_TASK ITEM:_
Please check every line of the listing for "radiatoren" and copy each line where it is found.

== DATA SHOWN

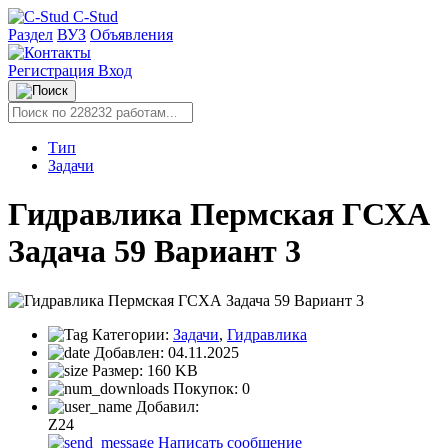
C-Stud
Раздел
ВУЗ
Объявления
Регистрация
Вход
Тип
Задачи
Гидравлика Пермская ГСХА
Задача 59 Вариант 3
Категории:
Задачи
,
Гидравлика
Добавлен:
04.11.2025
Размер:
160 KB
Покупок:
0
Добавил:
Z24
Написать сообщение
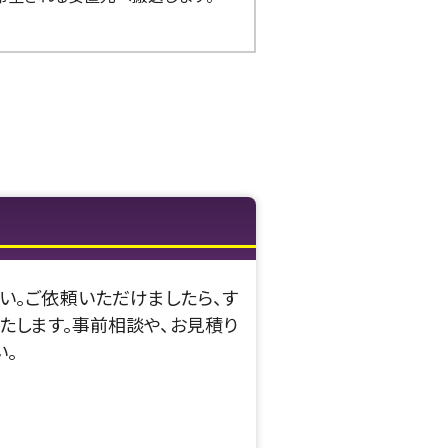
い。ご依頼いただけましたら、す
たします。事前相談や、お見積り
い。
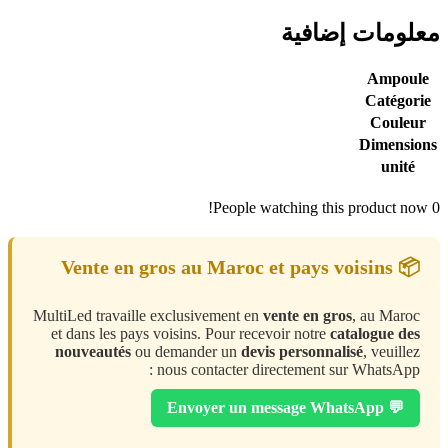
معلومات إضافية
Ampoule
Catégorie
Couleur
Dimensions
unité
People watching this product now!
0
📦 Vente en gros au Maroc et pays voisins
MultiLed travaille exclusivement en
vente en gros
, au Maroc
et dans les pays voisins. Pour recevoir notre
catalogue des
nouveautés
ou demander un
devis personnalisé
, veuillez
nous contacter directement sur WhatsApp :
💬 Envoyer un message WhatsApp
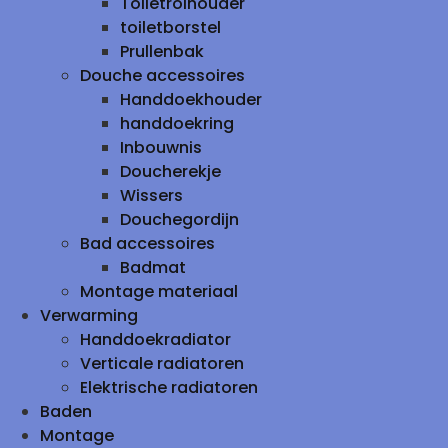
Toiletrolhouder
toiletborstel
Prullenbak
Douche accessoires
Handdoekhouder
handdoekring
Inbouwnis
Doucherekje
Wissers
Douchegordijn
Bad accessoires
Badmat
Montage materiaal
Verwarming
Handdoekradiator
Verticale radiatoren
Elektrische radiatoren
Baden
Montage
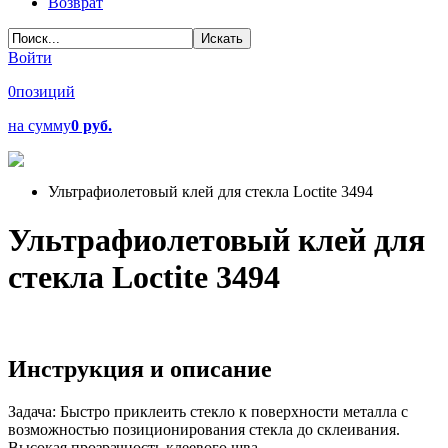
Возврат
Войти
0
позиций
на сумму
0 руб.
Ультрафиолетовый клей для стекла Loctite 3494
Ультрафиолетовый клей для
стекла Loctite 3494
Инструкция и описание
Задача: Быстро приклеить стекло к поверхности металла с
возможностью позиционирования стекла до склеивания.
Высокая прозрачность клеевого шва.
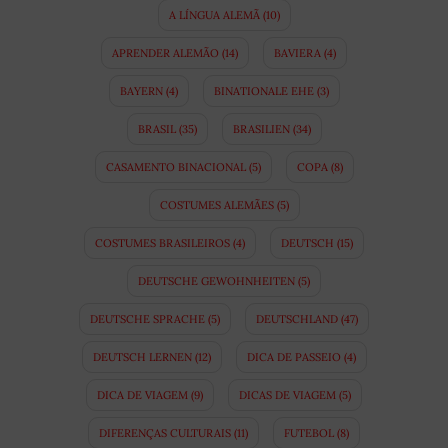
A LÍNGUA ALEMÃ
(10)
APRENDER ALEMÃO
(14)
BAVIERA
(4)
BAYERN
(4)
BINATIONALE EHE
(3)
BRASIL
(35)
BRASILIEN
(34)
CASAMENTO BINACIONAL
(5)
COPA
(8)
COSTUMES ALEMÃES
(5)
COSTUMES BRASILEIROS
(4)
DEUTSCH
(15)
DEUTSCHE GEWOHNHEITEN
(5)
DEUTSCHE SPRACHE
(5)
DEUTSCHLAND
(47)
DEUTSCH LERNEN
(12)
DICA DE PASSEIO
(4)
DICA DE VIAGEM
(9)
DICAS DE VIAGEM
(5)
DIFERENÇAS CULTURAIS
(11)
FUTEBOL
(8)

====
== DATA SHOWN

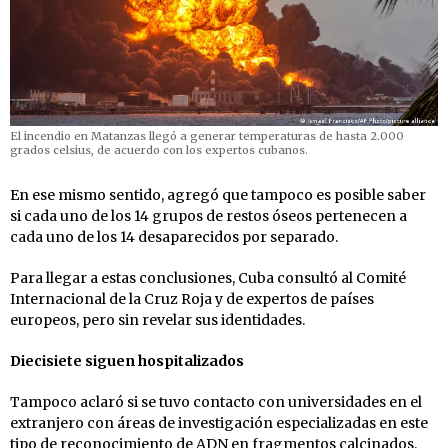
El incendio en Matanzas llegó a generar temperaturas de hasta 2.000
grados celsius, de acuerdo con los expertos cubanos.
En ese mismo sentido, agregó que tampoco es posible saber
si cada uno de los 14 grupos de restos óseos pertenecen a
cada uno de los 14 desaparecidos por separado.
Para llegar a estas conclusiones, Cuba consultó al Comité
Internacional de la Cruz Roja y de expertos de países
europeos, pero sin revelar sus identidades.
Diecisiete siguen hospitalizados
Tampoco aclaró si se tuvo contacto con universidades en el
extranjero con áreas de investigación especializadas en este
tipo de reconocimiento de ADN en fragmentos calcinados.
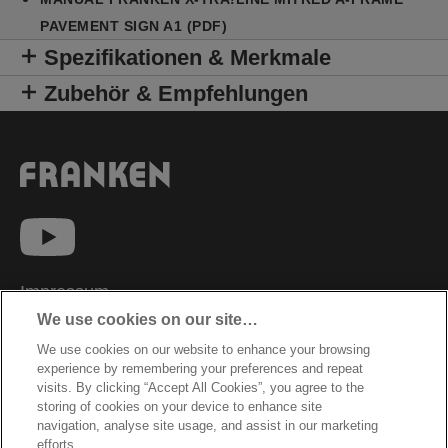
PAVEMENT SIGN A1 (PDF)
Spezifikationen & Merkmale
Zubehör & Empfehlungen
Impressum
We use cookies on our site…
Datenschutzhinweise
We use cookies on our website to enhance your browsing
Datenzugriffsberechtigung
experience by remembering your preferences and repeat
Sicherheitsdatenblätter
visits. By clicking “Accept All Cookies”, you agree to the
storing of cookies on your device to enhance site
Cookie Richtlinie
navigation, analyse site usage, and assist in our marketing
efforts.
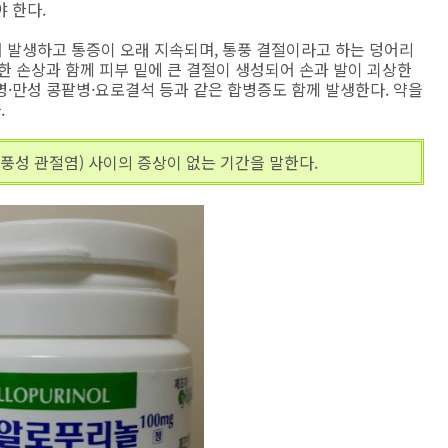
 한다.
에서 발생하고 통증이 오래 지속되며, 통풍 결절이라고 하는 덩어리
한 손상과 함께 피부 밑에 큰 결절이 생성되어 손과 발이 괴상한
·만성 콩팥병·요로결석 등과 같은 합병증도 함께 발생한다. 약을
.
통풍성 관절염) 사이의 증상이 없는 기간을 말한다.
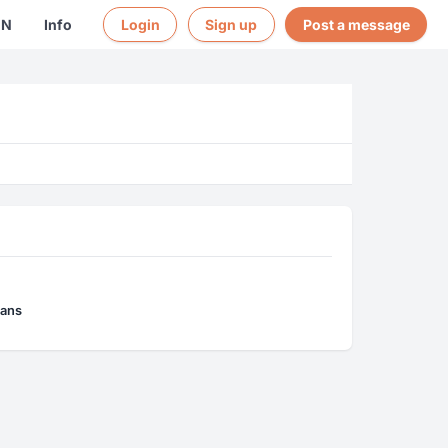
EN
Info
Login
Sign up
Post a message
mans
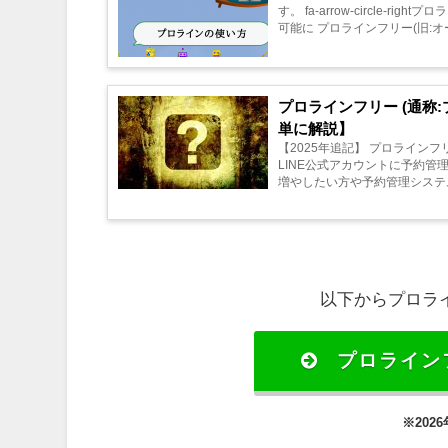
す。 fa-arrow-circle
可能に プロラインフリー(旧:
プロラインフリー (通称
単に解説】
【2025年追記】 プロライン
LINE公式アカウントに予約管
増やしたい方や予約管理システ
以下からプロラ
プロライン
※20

====

_RESPONSE TO THE EXERCISE:_
Verticale radiatoren
Elektrische radiatoren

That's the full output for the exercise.